Sign in to follow this  
japro

"Clumpiness" metric

Recommended Posts

japro    887
Hi,
I have a bunch of objects/particles and need to process every pair that is closer than some interaction radius (so basically a spherical collision problem). At the moment I sort the objects along some axis to cut down the n^2 iteration. I now want to determine the optimal axis (one of the coordinate axes, not arbitrary ones). Optimally I'd get the one along which there is the least "clumping" of objects, but how do I measure the "clumpiness"?
At the moment I just calculate the variance for each axis and take the one with the highest value. But this still has the disadvantage that two clumps that are far away also produce high variance, so I'm looking for something better.
Furthermore the method should be "fast" (preferrably O(n), and at least O(n*ln(n))) since everything has to be pretty general purpose and I cannot assume temporal coherence.

Are there any known/clever methods for that? (googling "clumpiness metric" wasn't very useful :D)

Share this post


Link to post
Share on other sites
Ashaman73    13715
[quote name='japro' timestamp='1310473178' post='4834261']
Hi,
I have a bunch of objects/particles and need to process every pair that is closer than some interaction radius (so basically a spherical collision problem). At the moment I sort the objects along some axis to cut down the n^2 iteration. I now want to determine the optimal axis (one of the coordinate axes, not arbitrary ones). Optimally I'd get the one along which there is the least "clumping" of objects, but how do I measure the "clumpiness"?
At the moment I just calculate the variance for each axis and take the one with the highest value.

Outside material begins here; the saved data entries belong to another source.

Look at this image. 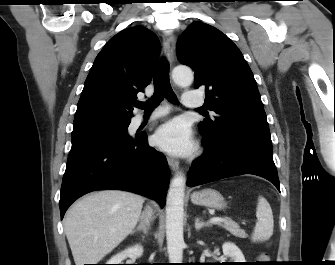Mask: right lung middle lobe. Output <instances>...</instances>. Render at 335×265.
Instances as JSON below:
<instances>
[{
	"label": "right lung middle lobe",
	"instance_id": "right-lung-middle-lobe-1",
	"mask_svg": "<svg viewBox=\"0 0 335 265\" xmlns=\"http://www.w3.org/2000/svg\"><path fill=\"white\" fill-rule=\"evenodd\" d=\"M130 122L91 123L74 126L72 145L96 140H123L129 138L127 129Z\"/></svg>",
	"mask_w": 335,
	"mask_h": 265
}]
</instances>
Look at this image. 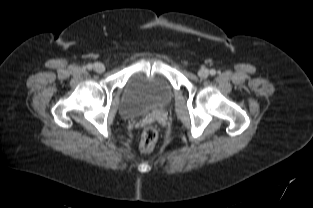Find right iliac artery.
<instances>
[{
    "instance_id": "obj_1",
    "label": "right iliac artery",
    "mask_w": 313,
    "mask_h": 208,
    "mask_svg": "<svg viewBox=\"0 0 313 208\" xmlns=\"http://www.w3.org/2000/svg\"><path fill=\"white\" fill-rule=\"evenodd\" d=\"M86 67H87V69L90 70V69H92L93 66H92V64H88Z\"/></svg>"
}]
</instances>
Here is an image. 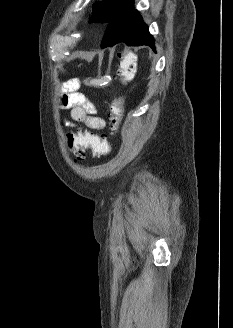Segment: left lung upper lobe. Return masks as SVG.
<instances>
[{
  "instance_id": "obj_1",
  "label": "left lung upper lobe",
  "mask_w": 233,
  "mask_h": 328,
  "mask_svg": "<svg viewBox=\"0 0 233 328\" xmlns=\"http://www.w3.org/2000/svg\"><path fill=\"white\" fill-rule=\"evenodd\" d=\"M130 0H104L93 5L92 22L110 23Z\"/></svg>"
}]
</instances>
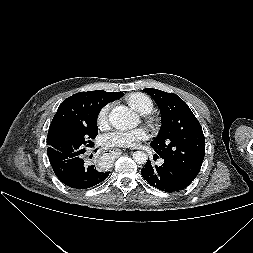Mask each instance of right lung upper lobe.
Instances as JSON below:
<instances>
[{
    "instance_id": "cb5924a9",
    "label": "right lung upper lobe",
    "mask_w": 253,
    "mask_h": 253,
    "mask_svg": "<svg viewBox=\"0 0 253 253\" xmlns=\"http://www.w3.org/2000/svg\"><path fill=\"white\" fill-rule=\"evenodd\" d=\"M123 95L122 92L103 90L76 93L59 106L48 131L47 144L65 128H73L87 123L92 112L101 110L106 104Z\"/></svg>"
}]
</instances>
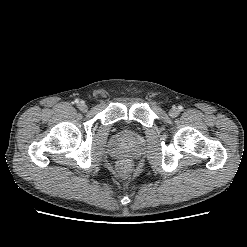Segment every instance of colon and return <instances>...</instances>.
Instances as JSON below:
<instances>
[{"instance_id": "colon-1", "label": "colon", "mask_w": 247, "mask_h": 247, "mask_svg": "<svg viewBox=\"0 0 247 247\" xmlns=\"http://www.w3.org/2000/svg\"><path fill=\"white\" fill-rule=\"evenodd\" d=\"M131 169H132L131 162L125 159L118 161L116 165L117 173L122 177L128 176L131 172Z\"/></svg>"}]
</instances>
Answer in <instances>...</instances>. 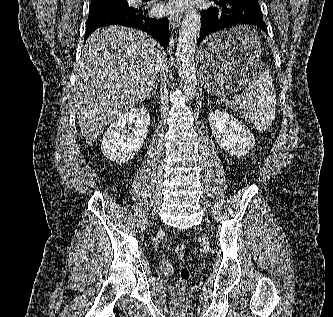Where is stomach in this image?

But this still has the disadvantage that two clumps that are far away also produce high variance, so I'm looking for something better.
Furthermore the method should be "fast" (preferrably O(n), and at least O(n*ln(n))) since everything has to be pretty general purpose and I cannot assume temporal coherence.

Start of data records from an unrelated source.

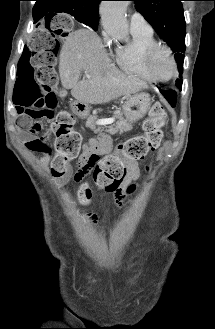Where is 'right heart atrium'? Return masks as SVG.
Masks as SVG:
<instances>
[{
  "label": "right heart atrium",
  "mask_w": 215,
  "mask_h": 329,
  "mask_svg": "<svg viewBox=\"0 0 215 329\" xmlns=\"http://www.w3.org/2000/svg\"><path fill=\"white\" fill-rule=\"evenodd\" d=\"M104 41L105 42H108L109 41V38H108V35L104 33Z\"/></svg>",
  "instance_id": "right-heart-atrium-1"
}]
</instances>
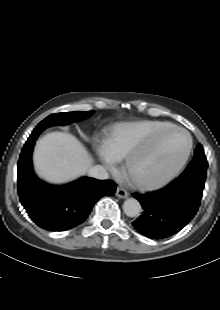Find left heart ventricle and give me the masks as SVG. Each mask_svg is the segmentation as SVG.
<instances>
[{"label":"left heart ventricle","mask_w":220,"mask_h":310,"mask_svg":"<svg viewBox=\"0 0 220 310\" xmlns=\"http://www.w3.org/2000/svg\"><path fill=\"white\" fill-rule=\"evenodd\" d=\"M187 146L188 138L184 133L168 130L157 139L150 152L136 159L134 171L144 179H160L178 165Z\"/></svg>","instance_id":"b2bd125f"}]
</instances>
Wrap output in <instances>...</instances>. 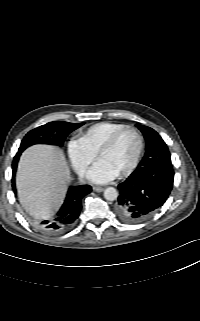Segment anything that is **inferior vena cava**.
Instances as JSON below:
<instances>
[{
  "label": "inferior vena cava",
  "mask_w": 200,
  "mask_h": 321,
  "mask_svg": "<svg viewBox=\"0 0 200 321\" xmlns=\"http://www.w3.org/2000/svg\"><path fill=\"white\" fill-rule=\"evenodd\" d=\"M84 173H85V170H80V171H79V176H80V178H83Z\"/></svg>",
  "instance_id": "1"
}]
</instances>
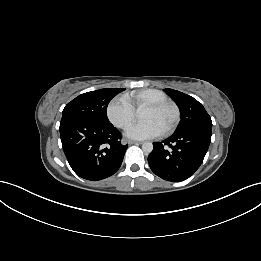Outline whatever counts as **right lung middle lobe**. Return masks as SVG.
Instances as JSON below:
<instances>
[{
	"instance_id": "dd1d6c3e",
	"label": "right lung middle lobe",
	"mask_w": 261,
	"mask_h": 261,
	"mask_svg": "<svg viewBox=\"0 0 261 261\" xmlns=\"http://www.w3.org/2000/svg\"><path fill=\"white\" fill-rule=\"evenodd\" d=\"M123 90L125 89L106 88L81 94L65 106L62 116H72L99 124H109L106 115L108 103Z\"/></svg>"
}]
</instances>
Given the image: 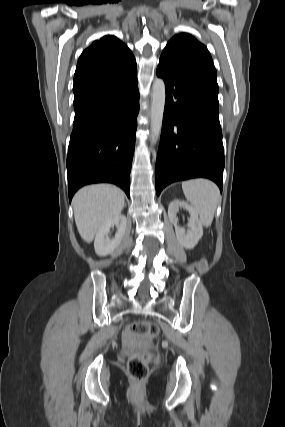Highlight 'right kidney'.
<instances>
[{
	"label": "right kidney",
	"mask_w": 285,
	"mask_h": 427,
	"mask_svg": "<svg viewBox=\"0 0 285 427\" xmlns=\"http://www.w3.org/2000/svg\"><path fill=\"white\" fill-rule=\"evenodd\" d=\"M114 226L117 228V232L113 239H109L107 235L110 228ZM126 226L127 219L121 214L101 226L96 233L94 241L96 254L99 256L112 254L120 246L126 232Z\"/></svg>",
	"instance_id": "1"
}]
</instances>
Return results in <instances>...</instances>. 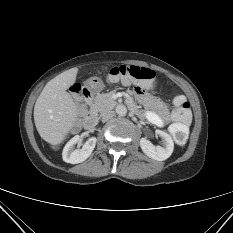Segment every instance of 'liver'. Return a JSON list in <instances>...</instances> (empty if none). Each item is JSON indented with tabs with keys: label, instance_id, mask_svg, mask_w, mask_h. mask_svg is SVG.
Listing matches in <instances>:
<instances>
[{
	"label": "liver",
	"instance_id": "liver-1",
	"mask_svg": "<svg viewBox=\"0 0 233 233\" xmlns=\"http://www.w3.org/2000/svg\"><path fill=\"white\" fill-rule=\"evenodd\" d=\"M78 68H71L50 80L34 106V122L40 137L51 145L63 142L75 126L79 111L67 92L77 77Z\"/></svg>",
	"mask_w": 233,
	"mask_h": 233
}]
</instances>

Are there any known/clever methods for that? (googling "clumpiness metric" wasn't very useful :D)
[/quote]
Did you consider to use the [url="http://en.wikipedia.org/wiki/Sweep_and_prune"]sweep'n'prune[/url] algorithm ? In fact objects are sorted on all three axis, so searching for an object is done on all three axis in O(log n), sums up to O(n*log n)

Share this post


Link to post
Share on other sites
japro    887
[quote name='Ashaman73' timestamp='1310476325' post='4834275']
Did you consider to use the [url="http://en.wikipedia.org/wiki/Sweep_and_prune"]sweep'n'prune[/url] algorithm ? In fact objects are sorted on all three axis, so searching for an object is done on all three axis in O(log n), sums up to O(n*log n)
[/quote]
To be honest, I don't really know how to implement that efficiently (also in regards to memory). The only more concrete explanation I found filled a n*n matrix with bool values (overlap or not) which might be fast but is for my case unacceptable since the amount of particles can be quite excessive and allocating that matrix is completely out of the question.
The most reasonable implementation I can think of would be:

1. Sort along each axis (n log(n))
2. for each particle: (n* the following)
a. binary search on each index array and find the "neighborhood" (log(n)+m, where m is the size of the neighborhood along that axis)
b. find the intersection of the neighborhoods (m*log(m))

Is that how it is done?

Share this post


Link to post
Share on other sites
alvaro    21247
If you bin your data in say 100 bins, you can compute a measure of clumpiness that is easy to understand: variance/mean (of the counts per bin). When particles are distributed randomly in the range, the counts follow a Poisson distribution, and then this measure has an expected value of 1. A lower value means the particles are distributed more uniformly than random, a higher value means they are more clumped in some places.

Share this post


Link to post
Share on other sites
Emergent    982
[EDIT: Now I see that you want something fast, so I'm on the sweep-'n-prune boat. My original post follows...]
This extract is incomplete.